My name is Kim Nanson, many of you know me already but for those that don't I will give you a brief introduction...I am a fulltime caregiver to a wounded warrior.
The world and life I had known changed forever on April 4, 2008. Thousands of miles away while the children and I were just waking up to start our day, their father, my husband was lying on the ground fighting to take one more breath.
Several hours passed before I would even know that an incident had occurred and that Kevin was severely wounded. The next twelve hours would be the beginning of a roller coaster of emotions ranging in everything from sheer joy to paralyzing fear. Six hours after first being notified that Kevin was injured, my phone rang and it was my 20 year old son telling me that his dad was intubated, struggling to breathe and he didn't think his dad would survive.
I am not only the wife of a soldier but I am the mother of one too. My boys both infantry soldiers deployed to Afghanistan to serve on the same tour.
What I didn't know, what no one could have prepared me for, is that neither of my boys would ever be the same again. My family would never be the same again, I would never be the same person, wife or mother.
On April 4, 2008 the bomb that ripped through Kevin's body had a ripple effect that I would have never believed. Today almost 9 years later, the ripples are still felt and seen.
I am hopeful that by sharing my experiences with everyone, anyone who is in a caregiver role will know that they are not alone. The feelings and emotions we feel are real and are now our "new normal".
In the coming weeks I will continue to tell my story.
The trials, the tribulations, the good, the bad and yes the ugly truths we as caregivers embrace..............to be continued.......
sorry I have been away so long, life has a way of pushing things away out of our control.
As I said above I am now nine years into being a caregiver. I have weathered many storms, some mild, some severe and a few hurricanes along the way. I think that each storm has made me stronger and hopefully a little wiser. Life as a caregiver is ever changing, be prepared for a roller coaster ride that never ends..this is what I tell new caregivers when they ask me what to expect..expect the unexpected every day, in any given second, minute or hour life and plans can take a turn.
In 2008, Kevin's medical prognosis was he should recover almost fully, by 2010 he was suffering seizures and his health was not improving, progress had halted. In 2012 we were told by medical professionals that Kevin needed to prepare for life and dependency in and with a wheelchair, he has lost 80% of his mobility now, walking with a cane for small distances but relying on the chair for most daily tasks.

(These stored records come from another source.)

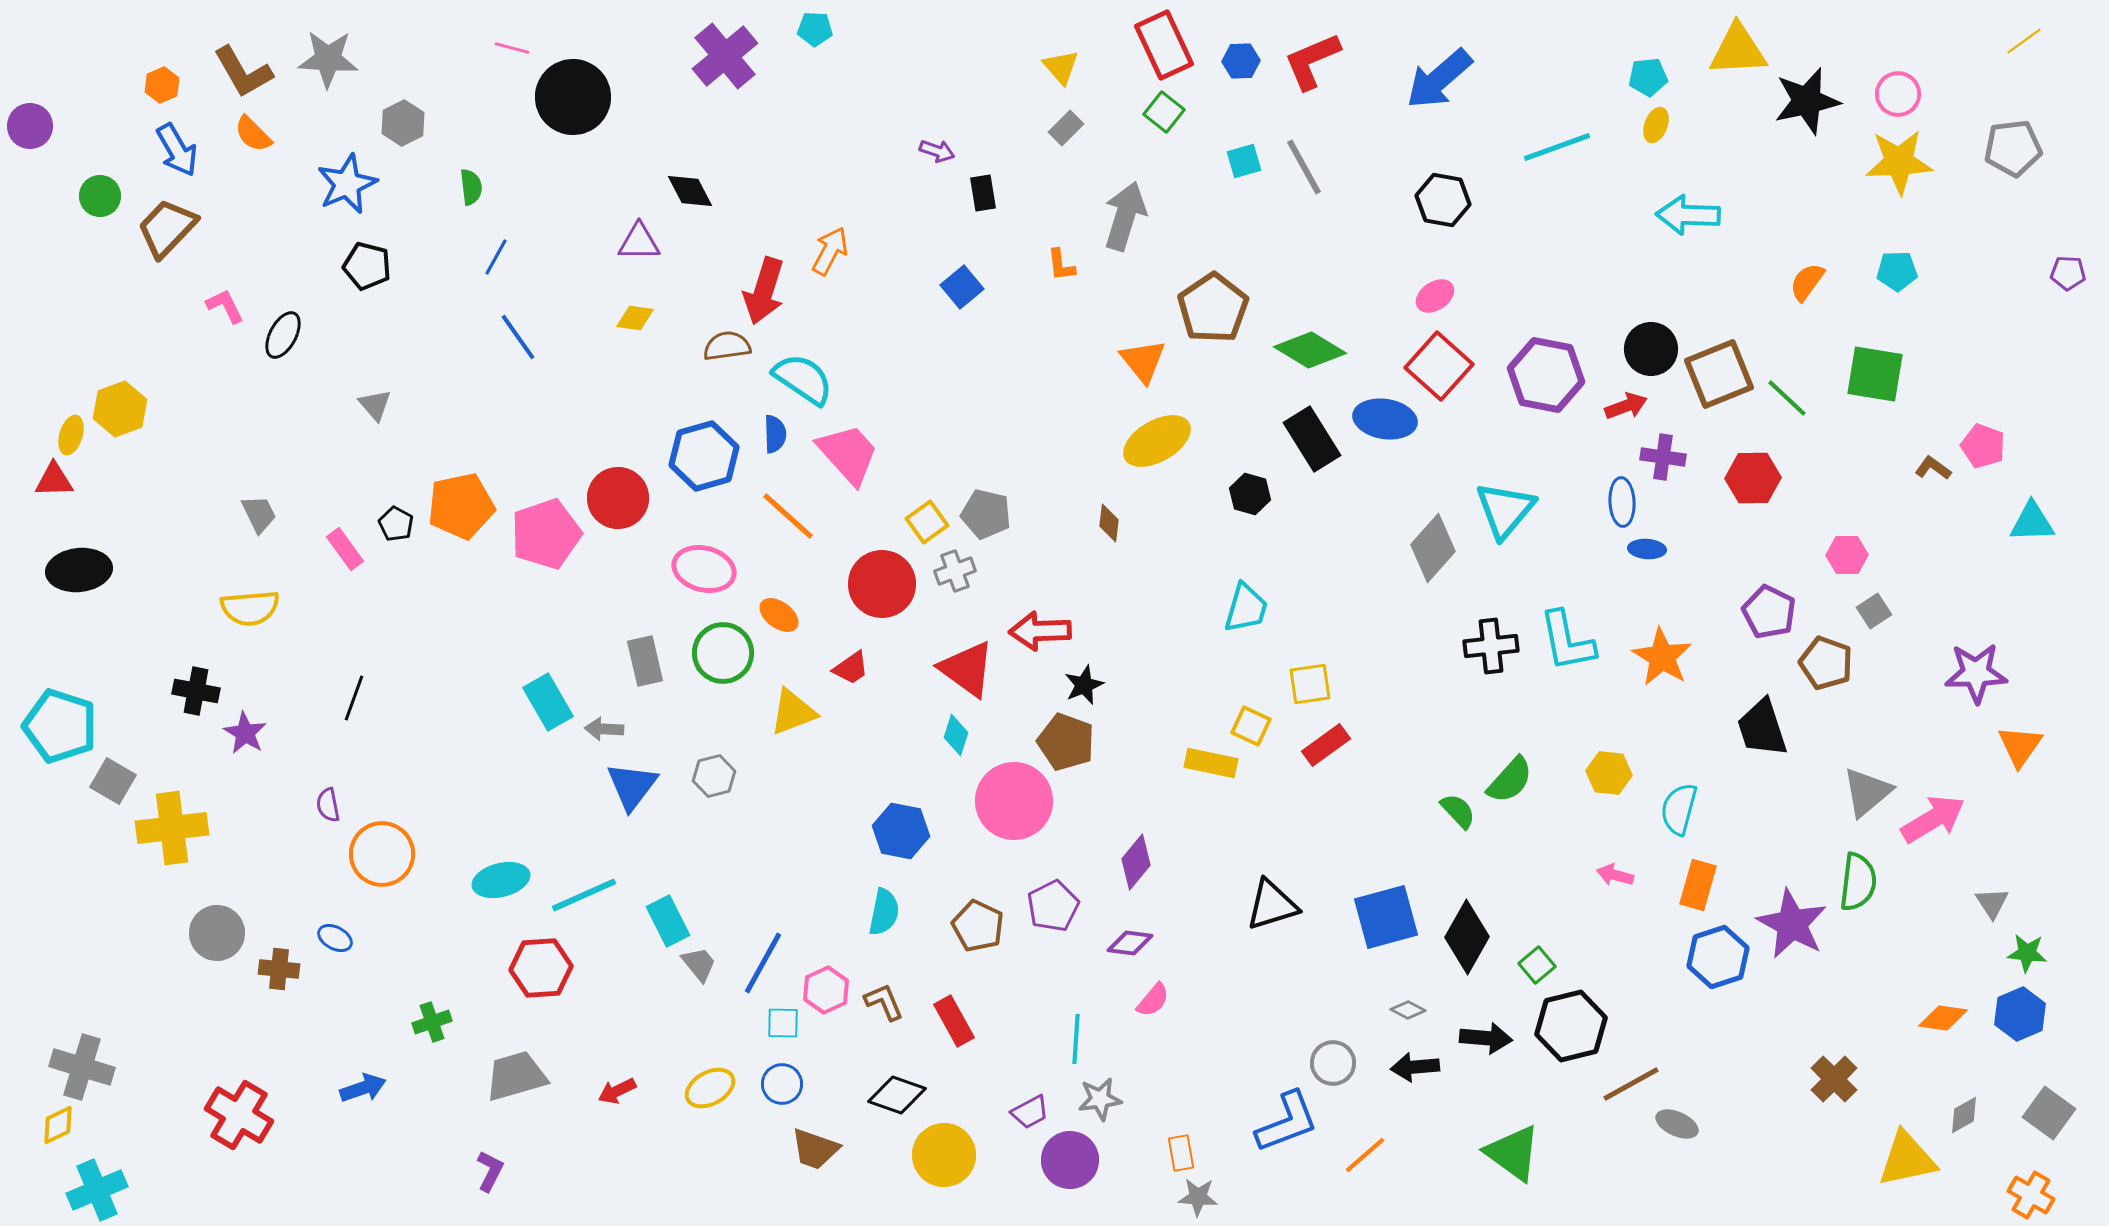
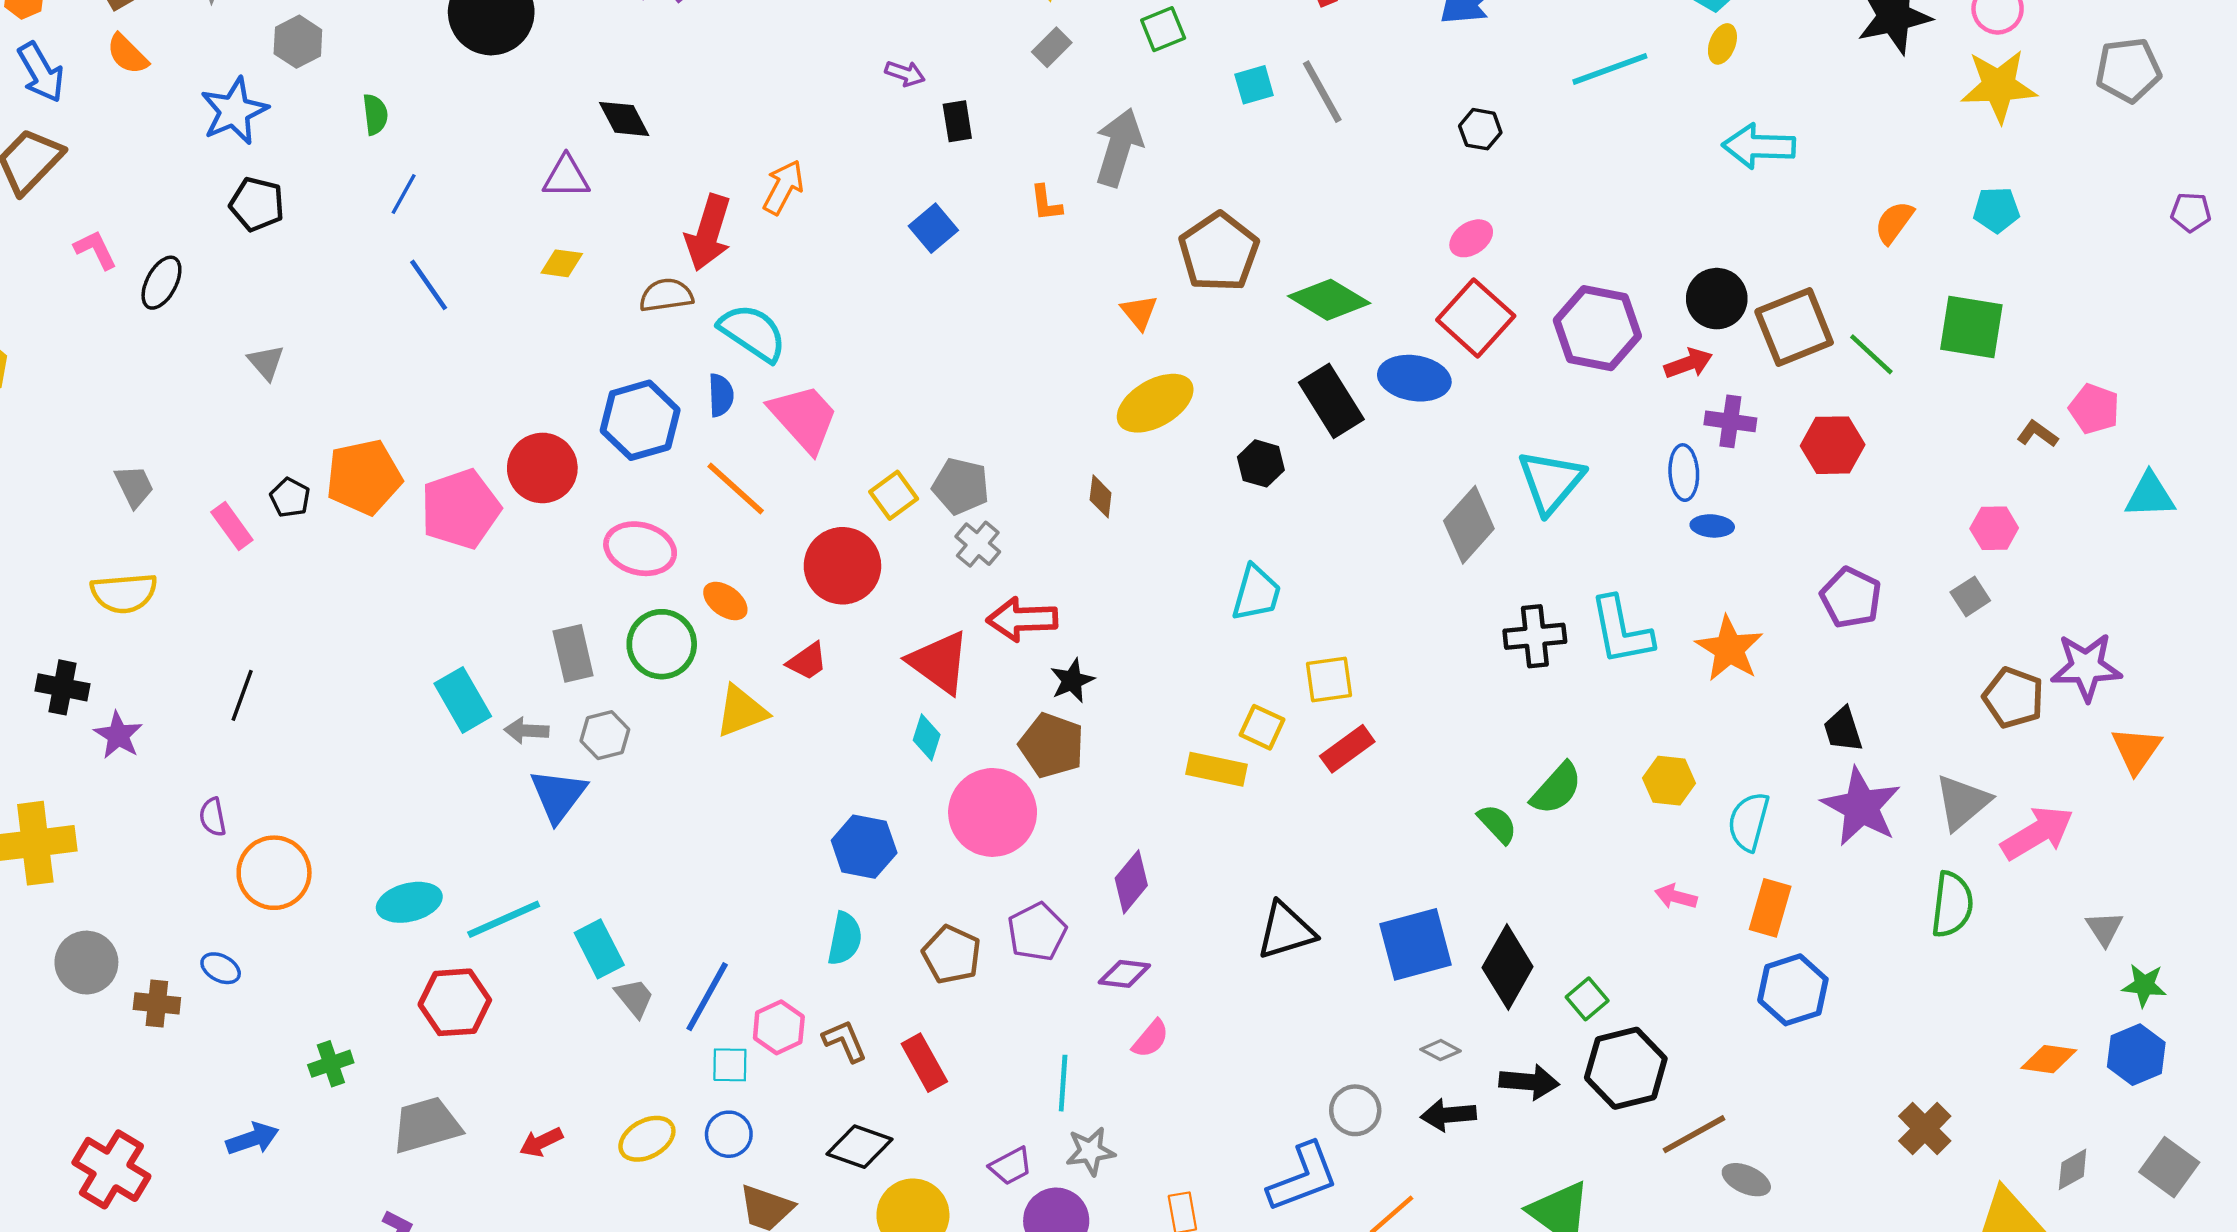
green square: (1164, 112) -> (1163, 29), turned 30
black hexagon: (1443, 200) -> (1480, 129), size x0.7
orange triangle: (1143, 361) -> (1139, 312), size x0.7
pink hexagon: (1847, 555) -> (1994, 528), moved
gray cross: (955, 571) -> (978, 544), moved, turned -30
brown pentagon: (1826, 663) -> (2013, 698), moved
black trapezoid: (1762, 728) -> (1843, 729), size x0.7
gray hexagon: (714, 776) -> (605, 735), moved
purple star: (1792, 924) -> (1861, 807), moved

The hardest day was not when he got told this, not when his first chair was delivered but the day he was told that his career was over, that was his hardest day!

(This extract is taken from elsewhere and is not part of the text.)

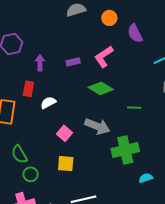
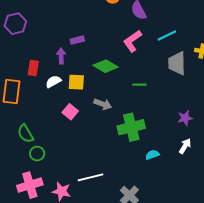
pink L-shape: (104, 57) -> (132, 41), moved
purple arrow: (40, 63) -> (61, 56), moved
gray arrow: (97, 126) -> (103, 104), size x0.7
yellow square: (66, 164) -> (76, 82), moved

Although he has always tried to push through and endure, he knew he could not do that this time, there was no place for him any longer in the Canadian Army. He was no longer able to be an infantry soldier, not just a job it was who he was, his identity. It took him time..a lot of time...to figure out that life after the military could be full and rewarding, that change is not always bad and life truly is what you make it.
As his life and path was changing so was mine. It began gradually, first with taking over the household day to day stuff, managing the children, managing his appointments and his daily needs to becoming what my job is today...a fulltime caregiver. I had stopped working shortly after we knew the extent of his injuries. he was broken physically but he was also broken mentally. Kevin was diagnosed with a TBI(traumatic brain injury). I became his extra brain and today I continue that, I fill in all he forgets, I retell stories with him to try to fill in the blank spots in his memories.
The good days now out weigh the bad ones but the stress and hopelessness still creep up on me some days, I have learned how to mange and sometimes hide it ....we should never hide it but honestly it happens. I like so many others need to practice more self care and learn to take some much needed "me time." I think all caregivers struggle with taking time, I think that we all think it is selfish and unnecessary, however I have seen a lot of caregivers suffer mentally and lose themselves because they didn't take regular breaks. It is strength not weakness when we recharge and breathe.
I am hoping to post some other caregiver stories over the next few weeks, I would love to have others send me their stories and by sharing experiences we can grow and learn...we can see that we are not alone and its ok to not be ok!!